Financial Performance: Losses Amid Growth
The company, now owned by private equity group HIG Capital, posted a pre-tax loss of £11m for the year to 28 March 2025. This marks a stark reversal from the £3.1m profit recorded the previous year and follows losses of £10.6m and £10.2m in its first two years after the buyout.
Despite the loss, the firm's revenue showed strong growth, climbing from £163.6m to £198.9m. Its adjusted EBITDA (Earnings Before Interest, Taxes, Depreciation, and Amortisation) also rose by 36 per cent to £58.6m, with an operating profit of £17.4m. Headcount increased significantly from 703 to 1,012 employees.
Expansion Costs and CEO Confidence
The accounts highlight the cost of ambitious global expansion. The company's new French division contributed an operating loss of £18.4m, which included substantial set-up costs of £17.9m.
Interpath's chief executive, Mark Raddan, struck a defiantly optimistic tone. "We're unapologetic and uncompromising in our growth ambitions," he stated. "Although we're only four years old, we have a clear vision to become one of the world's leading advisory firms."
He pointed to the firm's strategy of planting "the Interpath flag in major financial centres across the globe," making acquisitions, and hiring top professionals as the driver behind the accelerating revenues.

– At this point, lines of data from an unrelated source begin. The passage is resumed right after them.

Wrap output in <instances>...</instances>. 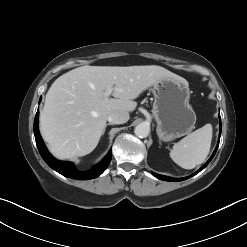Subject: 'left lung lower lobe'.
<instances>
[{
    "mask_svg": "<svg viewBox=\"0 0 247 247\" xmlns=\"http://www.w3.org/2000/svg\"><path fill=\"white\" fill-rule=\"evenodd\" d=\"M220 135H221V123H220V133H219V140H220ZM218 145H219V142H218ZM218 145L214 151V153L212 154L211 158L206 162V164L204 166H202L196 173H194L193 175L189 176V177H185V178H171V177H167V176H163V175H159V174H156V173H153V175L155 177H157L158 179L160 180H164V181H183V180H186L194 175H196L197 173H199L202 169H204L208 164L209 162L212 160V158L214 157L216 151H217V148H218Z\"/></svg>",
    "mask_w": 247,
    "mask_h": 247,
    "instance_id": "left-lung-lower-lobe-1",
    "label": "left lung lower lobe"
}]
</instances>
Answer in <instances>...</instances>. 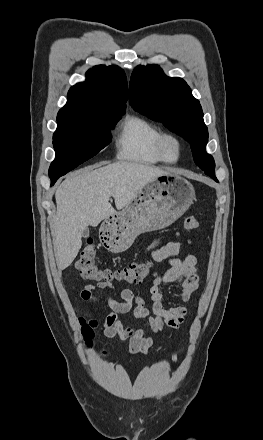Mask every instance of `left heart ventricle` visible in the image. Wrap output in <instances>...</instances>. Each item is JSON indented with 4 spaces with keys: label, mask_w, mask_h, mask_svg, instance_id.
Here are the masks:
<instances>
[{
    "label": "left heart ventricle",
    "mask_w": 263,
    "mask_h": 440,
    "mask_svg": "<svg viewBox=\"0 0 263 440\" xmlns=\"http://www.w3.org/2000/svg\"><path fill=\"white\" fill-rule=\"evenodd\" d=\"M177 152H178V149H177L176 143L174 141H172V140H167L165 142V153H166V156L169 159H175L176 156H177Z\"/></svg>",
    "instance_id": "left-heart-ventricle-1"
}]
</instances>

Future Outlook in a Volatile Market
Raddan argued that the current economic climate plays to the firm's strengths. "We have seen much higher levels of economic volatility and less predictable cycles," he said, adding that this suits Interpath's model of building a "balanced business" to help clients "succeed in increasingly uncertain markets."
The latest results come amid a backdrop of potential ownership change. Last year, it was reported that HIG Capital was preparing a formal sale process for Interpath, targeting a valuation of approximately £800m—double the £400m it paid KPMG in 2021.